*** SUPPLIED DATA ***

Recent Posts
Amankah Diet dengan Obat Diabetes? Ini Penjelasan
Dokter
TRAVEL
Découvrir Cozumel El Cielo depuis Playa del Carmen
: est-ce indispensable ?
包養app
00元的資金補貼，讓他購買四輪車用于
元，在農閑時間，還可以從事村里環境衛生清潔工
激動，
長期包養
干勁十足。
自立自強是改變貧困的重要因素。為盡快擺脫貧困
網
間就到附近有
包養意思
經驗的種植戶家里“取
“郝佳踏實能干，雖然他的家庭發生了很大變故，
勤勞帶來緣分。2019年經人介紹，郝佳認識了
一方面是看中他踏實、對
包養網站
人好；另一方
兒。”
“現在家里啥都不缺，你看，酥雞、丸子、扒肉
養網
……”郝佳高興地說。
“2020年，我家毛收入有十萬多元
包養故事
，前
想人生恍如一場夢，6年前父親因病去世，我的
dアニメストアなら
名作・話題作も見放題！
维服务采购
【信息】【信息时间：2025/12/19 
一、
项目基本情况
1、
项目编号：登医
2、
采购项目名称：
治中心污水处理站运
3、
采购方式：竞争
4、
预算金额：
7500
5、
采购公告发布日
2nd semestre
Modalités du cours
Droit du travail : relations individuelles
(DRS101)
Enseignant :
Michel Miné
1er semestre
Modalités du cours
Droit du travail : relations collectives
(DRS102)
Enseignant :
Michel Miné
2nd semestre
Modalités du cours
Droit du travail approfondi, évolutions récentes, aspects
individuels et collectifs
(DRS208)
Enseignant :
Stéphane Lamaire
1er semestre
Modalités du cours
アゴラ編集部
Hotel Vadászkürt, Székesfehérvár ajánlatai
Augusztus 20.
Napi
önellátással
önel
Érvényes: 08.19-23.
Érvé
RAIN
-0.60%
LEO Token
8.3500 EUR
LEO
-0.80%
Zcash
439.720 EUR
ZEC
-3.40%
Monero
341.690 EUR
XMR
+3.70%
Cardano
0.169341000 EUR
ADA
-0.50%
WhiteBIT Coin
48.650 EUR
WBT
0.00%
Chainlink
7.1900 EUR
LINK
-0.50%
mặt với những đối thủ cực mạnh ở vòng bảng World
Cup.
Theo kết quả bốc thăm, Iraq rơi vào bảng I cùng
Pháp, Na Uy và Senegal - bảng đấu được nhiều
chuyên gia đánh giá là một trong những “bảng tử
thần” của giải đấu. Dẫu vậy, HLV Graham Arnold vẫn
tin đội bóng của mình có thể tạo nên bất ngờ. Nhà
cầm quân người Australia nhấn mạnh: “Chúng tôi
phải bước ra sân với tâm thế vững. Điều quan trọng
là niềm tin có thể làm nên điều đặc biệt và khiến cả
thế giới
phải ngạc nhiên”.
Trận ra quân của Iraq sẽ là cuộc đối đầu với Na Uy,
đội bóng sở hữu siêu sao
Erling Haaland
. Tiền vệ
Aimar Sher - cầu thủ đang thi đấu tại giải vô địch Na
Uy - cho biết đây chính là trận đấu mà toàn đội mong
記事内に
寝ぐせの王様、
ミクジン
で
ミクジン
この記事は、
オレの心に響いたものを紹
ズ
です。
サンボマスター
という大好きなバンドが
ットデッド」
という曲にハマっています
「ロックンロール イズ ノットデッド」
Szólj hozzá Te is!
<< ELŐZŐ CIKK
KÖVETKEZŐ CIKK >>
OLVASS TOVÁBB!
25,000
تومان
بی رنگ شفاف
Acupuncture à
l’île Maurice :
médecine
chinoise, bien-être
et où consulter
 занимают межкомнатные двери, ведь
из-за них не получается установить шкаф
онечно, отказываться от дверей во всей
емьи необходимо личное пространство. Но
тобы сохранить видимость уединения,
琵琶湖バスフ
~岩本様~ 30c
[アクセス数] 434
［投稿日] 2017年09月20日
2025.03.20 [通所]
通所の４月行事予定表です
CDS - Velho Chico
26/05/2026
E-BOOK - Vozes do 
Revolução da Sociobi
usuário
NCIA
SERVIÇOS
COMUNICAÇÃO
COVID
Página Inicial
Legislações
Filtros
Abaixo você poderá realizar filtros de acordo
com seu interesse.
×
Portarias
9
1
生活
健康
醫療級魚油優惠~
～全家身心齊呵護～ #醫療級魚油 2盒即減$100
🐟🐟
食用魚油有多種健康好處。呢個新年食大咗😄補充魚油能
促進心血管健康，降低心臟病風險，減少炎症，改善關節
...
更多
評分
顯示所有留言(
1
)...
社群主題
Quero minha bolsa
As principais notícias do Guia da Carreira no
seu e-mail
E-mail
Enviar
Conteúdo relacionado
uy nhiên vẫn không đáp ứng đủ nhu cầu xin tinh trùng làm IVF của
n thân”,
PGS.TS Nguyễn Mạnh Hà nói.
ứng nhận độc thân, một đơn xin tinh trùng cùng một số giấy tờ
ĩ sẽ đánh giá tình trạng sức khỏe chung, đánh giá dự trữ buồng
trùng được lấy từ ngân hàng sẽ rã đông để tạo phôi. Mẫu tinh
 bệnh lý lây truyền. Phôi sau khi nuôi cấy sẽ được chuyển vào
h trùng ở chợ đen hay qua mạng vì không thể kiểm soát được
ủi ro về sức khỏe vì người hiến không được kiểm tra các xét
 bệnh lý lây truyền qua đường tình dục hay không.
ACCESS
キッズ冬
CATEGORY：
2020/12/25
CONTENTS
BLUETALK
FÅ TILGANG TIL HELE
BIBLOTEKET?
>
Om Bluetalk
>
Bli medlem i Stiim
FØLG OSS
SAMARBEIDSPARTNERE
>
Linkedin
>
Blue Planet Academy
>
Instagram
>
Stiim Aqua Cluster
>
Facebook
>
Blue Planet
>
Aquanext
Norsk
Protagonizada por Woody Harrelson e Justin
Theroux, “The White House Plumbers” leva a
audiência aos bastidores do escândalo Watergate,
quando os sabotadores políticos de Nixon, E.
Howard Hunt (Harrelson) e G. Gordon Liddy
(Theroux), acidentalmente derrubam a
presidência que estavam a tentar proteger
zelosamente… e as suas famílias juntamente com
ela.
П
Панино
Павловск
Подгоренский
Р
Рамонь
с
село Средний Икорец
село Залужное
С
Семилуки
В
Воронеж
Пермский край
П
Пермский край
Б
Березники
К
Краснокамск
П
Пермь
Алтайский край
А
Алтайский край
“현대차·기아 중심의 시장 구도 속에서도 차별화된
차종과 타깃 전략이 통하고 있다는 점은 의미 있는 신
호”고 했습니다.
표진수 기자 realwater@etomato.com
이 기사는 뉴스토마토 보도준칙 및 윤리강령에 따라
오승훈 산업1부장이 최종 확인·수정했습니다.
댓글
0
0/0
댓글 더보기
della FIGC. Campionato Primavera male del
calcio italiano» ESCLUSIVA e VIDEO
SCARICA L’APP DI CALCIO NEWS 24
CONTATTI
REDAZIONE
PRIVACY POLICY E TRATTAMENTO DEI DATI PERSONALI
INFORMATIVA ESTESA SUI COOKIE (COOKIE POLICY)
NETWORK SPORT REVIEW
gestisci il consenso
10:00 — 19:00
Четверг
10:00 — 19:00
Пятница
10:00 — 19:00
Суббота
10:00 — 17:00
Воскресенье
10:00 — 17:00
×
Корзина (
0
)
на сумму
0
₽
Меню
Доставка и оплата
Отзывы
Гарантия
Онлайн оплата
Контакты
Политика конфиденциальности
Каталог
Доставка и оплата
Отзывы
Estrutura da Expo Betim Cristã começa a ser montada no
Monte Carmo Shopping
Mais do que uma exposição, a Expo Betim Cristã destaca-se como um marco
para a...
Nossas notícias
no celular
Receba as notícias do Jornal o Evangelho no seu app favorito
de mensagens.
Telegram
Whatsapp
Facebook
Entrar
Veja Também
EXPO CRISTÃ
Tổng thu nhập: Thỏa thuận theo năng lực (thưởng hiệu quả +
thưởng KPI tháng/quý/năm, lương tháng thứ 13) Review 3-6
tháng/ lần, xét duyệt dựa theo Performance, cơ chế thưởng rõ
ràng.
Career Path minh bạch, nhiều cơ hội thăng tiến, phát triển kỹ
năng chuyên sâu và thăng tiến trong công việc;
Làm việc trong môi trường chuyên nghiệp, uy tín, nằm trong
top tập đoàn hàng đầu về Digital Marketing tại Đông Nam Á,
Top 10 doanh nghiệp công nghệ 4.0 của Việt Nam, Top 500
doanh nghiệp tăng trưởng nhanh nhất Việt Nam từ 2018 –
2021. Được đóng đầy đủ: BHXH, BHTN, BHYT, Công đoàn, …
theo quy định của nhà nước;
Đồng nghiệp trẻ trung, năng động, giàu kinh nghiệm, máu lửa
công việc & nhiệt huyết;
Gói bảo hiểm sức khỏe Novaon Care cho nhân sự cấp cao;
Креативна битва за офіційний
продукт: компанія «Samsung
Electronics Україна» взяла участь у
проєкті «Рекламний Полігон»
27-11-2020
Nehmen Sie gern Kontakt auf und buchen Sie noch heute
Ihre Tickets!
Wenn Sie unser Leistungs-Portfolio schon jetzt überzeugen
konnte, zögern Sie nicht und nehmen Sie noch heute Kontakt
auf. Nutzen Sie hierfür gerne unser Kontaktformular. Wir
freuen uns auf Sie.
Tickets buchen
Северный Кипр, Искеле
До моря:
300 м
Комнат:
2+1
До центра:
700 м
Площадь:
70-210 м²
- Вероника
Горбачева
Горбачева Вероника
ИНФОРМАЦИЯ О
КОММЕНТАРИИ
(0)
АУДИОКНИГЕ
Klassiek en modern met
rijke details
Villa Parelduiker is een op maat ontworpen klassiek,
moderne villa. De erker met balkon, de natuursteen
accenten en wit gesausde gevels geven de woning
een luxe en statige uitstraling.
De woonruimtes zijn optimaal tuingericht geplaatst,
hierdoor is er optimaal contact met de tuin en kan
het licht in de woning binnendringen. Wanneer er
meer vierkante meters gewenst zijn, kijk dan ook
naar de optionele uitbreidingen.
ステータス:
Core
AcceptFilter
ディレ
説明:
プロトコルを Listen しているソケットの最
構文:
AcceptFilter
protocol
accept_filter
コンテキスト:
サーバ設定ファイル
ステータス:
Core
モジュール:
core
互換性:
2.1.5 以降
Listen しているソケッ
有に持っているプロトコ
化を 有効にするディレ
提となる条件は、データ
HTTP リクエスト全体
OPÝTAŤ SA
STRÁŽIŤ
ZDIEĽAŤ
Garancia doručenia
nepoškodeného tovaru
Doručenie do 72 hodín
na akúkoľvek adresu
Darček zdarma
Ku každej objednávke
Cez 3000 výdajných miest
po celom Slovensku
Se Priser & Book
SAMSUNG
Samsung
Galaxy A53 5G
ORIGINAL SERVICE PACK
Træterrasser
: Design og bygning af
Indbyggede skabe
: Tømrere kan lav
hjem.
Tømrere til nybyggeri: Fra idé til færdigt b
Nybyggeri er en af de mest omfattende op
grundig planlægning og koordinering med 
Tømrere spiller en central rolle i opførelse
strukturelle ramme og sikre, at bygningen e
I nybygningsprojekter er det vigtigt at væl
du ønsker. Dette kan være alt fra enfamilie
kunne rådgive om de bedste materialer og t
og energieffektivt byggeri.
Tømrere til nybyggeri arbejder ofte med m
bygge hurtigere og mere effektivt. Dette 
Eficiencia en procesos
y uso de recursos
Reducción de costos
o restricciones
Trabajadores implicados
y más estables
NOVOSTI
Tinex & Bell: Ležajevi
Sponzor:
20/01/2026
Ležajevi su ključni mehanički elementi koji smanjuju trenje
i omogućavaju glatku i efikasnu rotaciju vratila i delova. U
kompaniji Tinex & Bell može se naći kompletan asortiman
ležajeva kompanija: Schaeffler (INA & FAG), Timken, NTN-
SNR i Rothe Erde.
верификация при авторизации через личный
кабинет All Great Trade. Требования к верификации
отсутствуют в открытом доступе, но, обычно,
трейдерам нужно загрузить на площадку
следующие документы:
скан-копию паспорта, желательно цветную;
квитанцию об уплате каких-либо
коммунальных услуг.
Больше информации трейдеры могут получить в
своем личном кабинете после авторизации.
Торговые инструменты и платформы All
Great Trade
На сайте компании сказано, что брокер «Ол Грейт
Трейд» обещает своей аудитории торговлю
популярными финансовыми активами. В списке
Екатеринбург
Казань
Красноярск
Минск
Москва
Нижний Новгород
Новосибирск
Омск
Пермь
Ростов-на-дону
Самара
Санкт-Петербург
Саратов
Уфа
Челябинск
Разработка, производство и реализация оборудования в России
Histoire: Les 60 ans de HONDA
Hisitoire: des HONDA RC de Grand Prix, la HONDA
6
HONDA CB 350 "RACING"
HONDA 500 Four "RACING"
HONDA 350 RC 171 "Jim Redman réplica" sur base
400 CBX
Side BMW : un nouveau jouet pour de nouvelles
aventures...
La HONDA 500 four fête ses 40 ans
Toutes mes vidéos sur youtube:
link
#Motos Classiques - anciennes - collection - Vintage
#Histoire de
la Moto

*** End of SUPPLIED DATA ***

From the records above, pull out every line containing the word "unser".

PROBLEM SOLUTION
Wenn Sie unser Leistungs-Portfolio schon jetzt überzeugen
auf. Nutzen Sie hierfür gerne unser Kontaktformular. Wir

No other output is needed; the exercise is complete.